Jellyfish May Be Brainier Than We Thought?

Science Fields

How living things acquire the ability to learn and the biological means by which they do so continue to be topics of particular interest to evolutionary biologists. Can a creature without a brain, as we know it, still have the ability to learn in order to survive? Obsessed with how the jellyfish Tripedalia cystophora can find its way through water without bumping into obstacles, scientists managed to prove that these creatures learn to swim without getting stuck in the water by adapting to their environment with the help of past experiences, and in a very short period of time.

Jellyfish do not have brains, but they have complex neural networks operating their sense of sight. Their bodies have four special organs called rhopalium, each with six “eyes” and about 1,000 nerve cells. These eyes are able to “see” the difference in contrast between light and dark colours to avoid bumping into obstacles while swimming in murky waters. In other words, it compares the hue of an object -such as a mangrove- with that of the surrounding water to determine the distance to it. While it’s easy to distinguish this difference for nearby objects in clear water, it is harder to do so in the murky waters that often make up their habitat. Jan Bielecki and colleagues at Kiel University in Germany, who study the animals’ behaviour, conducted a series of experiments to see if the jellyfish could be taught whether various obstacles in the water were near or far away.

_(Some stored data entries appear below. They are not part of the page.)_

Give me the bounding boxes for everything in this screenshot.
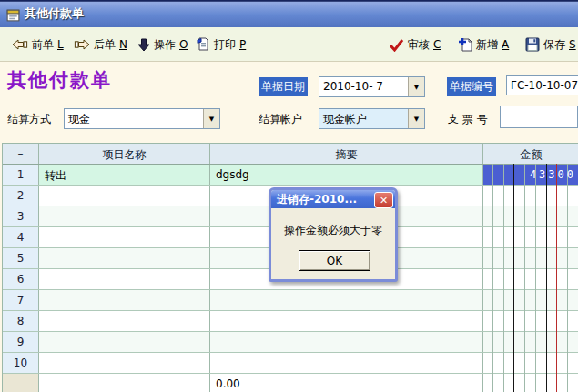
amount-cell[interactable] [483, 248, 578, 268]
message-dialog: 进销存-2010... ✕ 操作金额必须大于零 OK [269, 187, 398, 282]
window-titlebar[interactable]: 其他付款单 [0, 0, 578, 27]
amount-cell[interactable] [483, 332, 578, 352]
item-cell[interactable] [39, 269, 210, 289]
row-number-cell[interactable]: 6 [3, 269, 39, 289]
table-row: 8 [3, 311, 578, 332]
row-number-cell[interactable]: 2 [3, 186, 39, 206]
summary-cell[interactable] [210, 290, 483, 310]
save-hotkey: S [569, 38, 576, 51]
amount-cell[interactable] [483, 186, 578, 206]
settle-account-combo[interactable]: 现金帐户 ▼ [319, 108, 425, 129]
amount-cell[interactable] [483, 227, 578, 247]
row-number-cell[interactable]: 7 [3, 290, 39, 310]
print-hotkey: P [239, 38, 246, 51]
row-number-cell[interactable]: 10 [3, 353, 39, 373]
row-number-cell[interactable]: 3 [3, 206, 39, 226]
prev-doc-label: 前单 [32, 37, 54, 53]
row-number-cell[interactable]: 4 [3, 227, 39, 247]
doc-date-combo[interactable]: 2010-10- 7 ▼ [319, 76, 425, 97]
summary-cell[interactable] [210, 353, 483, 373]
audit-hotkey: C [433, 38, 441, 51]
red-check-icon [389, 38, 404, 52]
printer-icon [196, 37, 210, 52]
hand-left-icon [12, 38, 28, 51]
operate-button[interactable]: 操作O [135, 35, 190, 55]
prev-doc-hotkey: L [57, 38, 64, 51]
amount-cell[interactable] [483, 290, 578, 310]
item-cell[interactable]: 转出 [39, 165, 210, 185]
close-icon[interactable]: ✕ [374, 192, 393, 208]
audit-button[interactable]: 审核C [386, 35, 443, 55]
save-button[interactable]: 保存S [522, 35, 578, 55]
row-number-cell[interactable]: 1 [3, 165, 39, 185]
form-header: 其他付款单 单据日期 2010-10- 7 ▼ 单据编号 FC-10-10-07… [0, 62, 578, 143]
settle-method-value[interactable]: 现金 [65, 109, 203, 128]
operate-hotkey: O [179, 38, 188, 51]
item-cell[interactable] [39, 311, 210, 331]
settle-method-dropdown-button[interactable]: ▼ [203, 109, 219, 128]
doc-no-input[interactable]: FC-10-10-07- [506, 75, 578, 95]
row-number-cell[interactable]: 9 [3, 332, 39, 352]
amount-cell[interactable] [483, 269, 578, 289]
item-cell[interactable] [39, 290, 210, 310]
down-arrow-icon [137, 38, 150, 52]
chevron-down-icon: ▼ [414, 84, 419, 91]
table-row: 7 [3, 290, 578, 311]
footer-number-cell [3, 374, 39, 392]
new-doc-plus-icon [458, 37, 472, 52]
audit-label: 审核 [408, 37, 430, 53]
settle-account-label: 结算帐户 [259, 112, 302, 127]
doc-date-dropdown-button[interactable]: ▼ [408, 77, 424, 96]
amount-cell[interactable] [483, 353, 578, 373]
form-title: 其他付款单 [7, 67, 112, 93]
ok-button[interactable]: OK [299, 250, 370, 271]
cheque-no-label: 支 票 号 [448, 112, 488, 127]
floppy-save-icon [525, 37, 540, 52]
operate-label: 操作 [154, 37, 176, 53]
amount-cell[interactable]: 43300 [483, 165, 578, 185]
dialog-titlebar[interactable]: 进销存-2010... ✕ [271, 190, 395, 208]
item-cell[interactable] [39, 353, 210, 373]
doc-date-value[interactable]: 2010-10- 7 [319, 77, 408, 96]
next-doc-hotkey: N [119, 38, 127, 51]
amount-cell[interactable] [483, 311, 578, 331]
item-cell[interactable] [39, 186, 210, 206]
grid-header-row: – 项目名称 摘要 金额 [3, 144, 578, 165]
row-number-cell[interactable]: 5 [3, 248, 39, 268]
settle-account-value[interactable]: 现金帐户 [319, 109, 408, 128]
grid-header-item: 项目名称 [39, 144, 210, 164]
item-cell[interactable] [39, 206, 210, 226]
doc-no-label: 单据编号 [447, 77, 496, 96]
settle-method-combo[interactable]: 现金 ▼ [64, 108, 220, 129]
next-doc-label: 后单 [94, 37, 116, 53]
dialog-message: 操作金额必须大于零 [271, 223, 395, 238]
item-cell[interactable] [39, 332, 210, 352]
prev-doc-button[interactable]: 前单L [9, 35, 66, 55]
settle-account-dropdown-button[interactable]: ▼ [408, 109, 424, 128]
doc-date-label: 单据日期 [259, 77, 308, 96]
item-cell[interactable] [39, 227, 210, 247]
add-button[interactable]: 新增A [455, 35, 512, 55]
next-doc-button[interactable]: 后单N [71, 35, 130, 55]
grid-header-index: – [3, 144, 39, 164]
summary-cell[interactable] [210, 332, 483, 352]
chevron-down-icon: ▼ [414, 116, 419, 123]
dialog-title: 进销存-2010... [277, 192, 357, 207]
table-row: 10 [3, 353, 578, 374]
save-label: 保存 [543, 37, 565, 53]
settle-method-label: 结算方式 [7, 112, 51, 127]
footer-item-cell [39, 374, 210, 392]
print-button[interactable]: 打印P [193, 35, 248, 55]
amount-cell[interactable] [483, 206, 578, 226]
item-cell[interactable] [39, 248, 210, 268]
table-row: 9 [3, 332, 578, 353]
cheque-no-input[interactable] [500, 106, 578, 128]
table-footer-row: 0.00 [3, 374, 578, 392]
footer-total-cell: 0.00 [210, 374, 483, 392]
amount-digits: 43300 [530, 168, 576, 181]
row-number-cell[interactable]: 8 [3, 311, 39, 331]
summary-cell[interactable]: dgsdg [210, 165, 483, 185]
summary-cell[interactable] [210, 311, 483, 331]
hand-right-icon [74, 38, 90, 51]
add-label: 新增 [476, 37, 498, 53]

The researchers released 12 Tripedalia cystophora into a tank of water with grey and white vertical lines on the inner surface, and watched their behaviour with a camera for 7 minutes. At first, the jellyfish perceived the grey lines as distant roots and hit the wall when they tried to swim towards them (these jellyfish feed mostly on small crustaceans that live around mangrove roots in the water, so it is normal for them to try to swim towards their roots). But after a short time, they began to perceive these grey lines as nearby tree roots in the murky water, and stopped bumping into them. Within 7 minutes, the wall-bumping rate decreased almost four times and the average distance between the jellyfish and the obstacle doubled.

This experiment suggests that jellyfish, even without brains, have the ability to learn from experience. While scientists say that more experiments are needed before jumping to conclusions, the prospect is exciting.

Bielecki and his team took the experiments one step further, and revealed the real striking aspect of the research. First, they cut the rhopalium organs of Tripedalia cystophora and placed them in a container. Then, they placed a screen for these “eyes” to see, displaying light and dark grey lines on the screen with little difference in hue. Simultaneously, they applied a very weak electric current to the organs to create the illusion that they were bumping into an obstacle. After a while, the organs, which contain a large number of nerve cells, began sending out the same nervous system signals as a jellyfish would under normal conditions when avoiding an obstacle. In other words, the organ “learned” that the obstacles it “saw” were not far away but near, and began taking the necessary precautions to avoid them. This is how the possibility emerged that the rhopalium, thought to be an organ of vision, could in fact be an organ of learning.

This peculiar and interesting experiment, which shows what scientists can do in the pursuit of knowledge, raises many new questions about the learning mechanisms of living things. How do the jellyfish coordinate their four rhopalium organs? When they lose one or more of these organs, do they forget what they have learned?

Bielecki’s experiment also opens the door to various theories about how the ability to learn may have emerged and developed in the course of evolution, and the mechanisms divergent species may be sharing or not.